Se detuvo bajo un árbol, invisible para quienes pasaban. Frente a él, las luces del porche encendidas. La puerta entreabierta. Risas suaves adentro. Jackie estaba en casa. Estaba viva. Estaba bien. Y eso, en cierto modo, era un milagro.
Santiago apretó los labios. Dio un paso. Solo uno. Y se detuvo.
La culpa no era lo único que le pesaba. Había algo más. Algo que venía de más atrás. Una historia no dicha. Algo entre él y Jackie que nunca fue resuelto. No era solo el disparo. Era el pasado. El suyo. El de ella. El que compartían sin saberlo del todo. Al menos Jackie.

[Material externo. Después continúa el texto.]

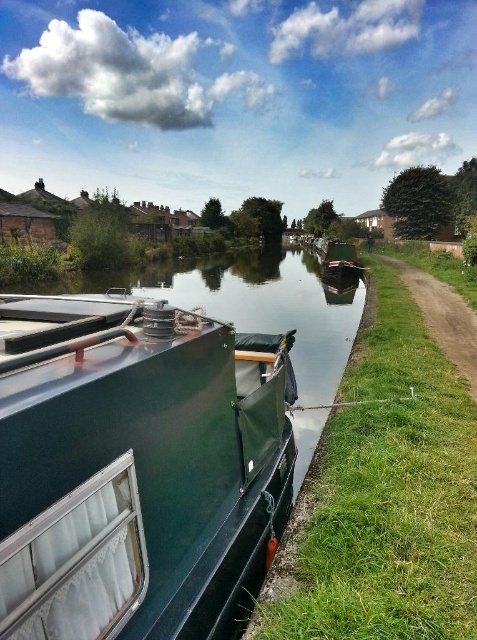 Can you confirm if green rubber boat at center is positioned above dirt path at right?

No, green rubber boat at center is not above dirt path at right.

Which is in front, point (395, 605) or point (433, 326)?

Point (395, 605) is more forward.

You are a GUI agent. You are given a task and a screenshot of the screen. Output one action in this format:
    pyautogui.click(x=<x>, y=<y>)
    Task: Click on the green rubber boat at center
    The image size is (477, 640).
    Given the screenshot: What is the action you would take?
    pyautogui.click(x=384, y=497)

From the picture: Is green glossy boat at center wider than green matte boat at center?

Yes.

Does green glossy boat at center appear over green matte boat at center?

Actually, green glossy boat at center is below green matte boat at center.

Which is behind, point (352, 298) or point (344, 248)?

Point (344, 248)

What are the coordinates of `green glossy boat at center` in the screenshot? It's located at (275, 308).

Does green matte boat at lower left have a larger size compared to green matte boat at center?

Actually, green matte boat at lower left might be smaller than green matte boat at center.

Describe the element at coordinates (136, 467) in the screenshot. The width and height of the screenshot is (477, 640). I see `green matte boat at lower left` at that location.

What are the coordinates of `green matte boat at lower left` in the screenshot? It's located at [136, 467].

Apoyó la mano contra una pared, respirando hondo.
—No tengo cara para verla —murmuró en voz baja—. No todavía.
Imaginó tocar el timbre. Imaginó su voz: "Jackie, fui yo." Imaginó su rostro. El rechazo. Las lágrimas. Y algo peor aún: el silencio. No podía. No aún.
Dio un paso atrás. Y otro. Se giró. Caminó rápido, como si huyera de un crimen reciente. Desde la ventana, Jackie miró distraídamente hacia la calle. Sintió algo extraño. Un escalofrío leve. Un presentimiento. Pero no vio a nadie. Santiago ya no estaba.
Esa noche, al regresar a su habitación, se sentó frente al cuaderno que usaba como diario. Escribió una sola línea: "Quise verla... pero no fui capaz. Porque lo que pasó no fue todo. Y lo que sé... aún no estoy listo para decirlo."
Cerró el cuaderno. Apagó la luz. Y volvió a las sombras. Porque algunas verdades necesitan tiempo. Y valor. Y no siempre se tiene ambos al mismo tiempo.
Unas semanas después hubo una gran fiesta en casa de Marco. Había música. Sonrisas. Voces entrelazadas por la alegría de lo improbable: Marco estaba vivo. Y de pie.
Contra todo pronóstico, el muchacho que había rozado la muerte caminaba ahora entre amigos, con una muleta en la mano izquierda y un brillo inédito en los ojos. Su risa era más profunda, su abrazo más firme. Y aunque las cicatrices aún no se cerraban del todo, aquella noche no eran protagonistas.